We have also seen instances where what are primarily objections are termed ‘comments’ on the Council website.   

Combined with the redaction problem, the existing process really plays into the hands of developers; it is totally opaque and is extremely vulnerable to abuse.

How do Other Local Authorities operate?

The decision to use Data Regulations to impose this extreme secrecy is not shared by other local authorities.  The following planning authorities in Sussex show the full details for all submitted comments – name of person, full address and the actual comment:

Adur and Worthing, Eastbourne and Lewes and Chichester (examples of the latter’s register and a typical objection is shown below.

We have also looked at a few larger cities outside Sussex including Cambridge and Bath. All these authorities provide full details on the website and also full access to the hard copy files at the planning office.

We have been unable to find any planning authority that has chosen to use Data Regulations to make the process so secretive.

Compare the planning process that now exists in Brighton to a pre-computer age.  We were heavily involved in the opposition to a proposed high-rise development next to Preston Road Viaduct in 2003.  The planning officers and committee agreed that individual letters from householders living in the area were of high importance. They would be an essential part of the consideration of the planning application. Petitions were of lower status, as were the pre-written postcards that the developer encouraged local shop owners to submit.  Around 250 letters objecting to the scheme were submitted which played a critical part in the consideration of the application.  The application was eventually withdrawn because of public pressure.

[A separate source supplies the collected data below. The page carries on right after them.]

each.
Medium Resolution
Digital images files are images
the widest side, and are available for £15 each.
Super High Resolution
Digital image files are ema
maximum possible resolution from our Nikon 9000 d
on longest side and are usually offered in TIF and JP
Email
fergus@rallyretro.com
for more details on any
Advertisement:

It is extremely concerning and frankly wrong for 15 years later the role of residents now to be so diminished and for such secrecy now to be part of the planning process.  The current situation is unacceptable and needs to be urgently reviewed. All it does is obstruct democracy.

The whole issue raises a number of important questions.  Here are ten for starters:

  1. The current redaction process raises important conflicting issues – which comes first – the importance of individual privacy or transparency, honesty and the public interest?
  2. Why does Brighton & Hove City Council interpret the General Data Protection Regulation (GDPR), differently from other local authorities?
  3. Does the Council agree that redaction of names and addresses of those who comment or object to planning applications could lead to abuse of the process by developers or applicants organising campaigns in favour of applications?
  4. Does the Council agree that comments lodged by developers on behalf of the public risks giving a false picture of the level of support for an application, particularly when any adverse comments are not lodged?
  5. Why does the Council describe some objections as ‘comments’ not ‘objections’?
  6. Why is the Council’s redaction policy inconsistent? – see the examples above of how redaction of the Brighton Society’s objections differs – sometimes it is completely redacted, other times it is partially redacted.
  7. Does the Council agree that it would be in the public interest that the objections of amenity societies (such as the Brighton Society), should not be redacted?
  8. If so, then why does it attempt to redact our logos, our address and the signatory of the objection?
  9. Why does it not redact the names, addresses and signatories of official bodies, such as Historic England, Natural England, the Police Authority, the Highways Authority, the Heritage Team etc etc.?
  10. “GDPR, if implemented correctly in the right spirit, will help councils to foster the public trust in the way they work” – extract from the Guide to GDPR for Local Government.  Does the Council really think that its current redaction policy achieves that aim?  And if so, why?

We have written with our concerns and the ten questions listed above to Tracey Hill, Chair of the Planning committee and Liz Hobden,  Head of Planning.  We have received the following reply from the Head of Planning:

“I’ve passed your information on to the Team Managers and we are looking to clarify the level of redaction required and will get back to you.”

So the can is down the road somewhere.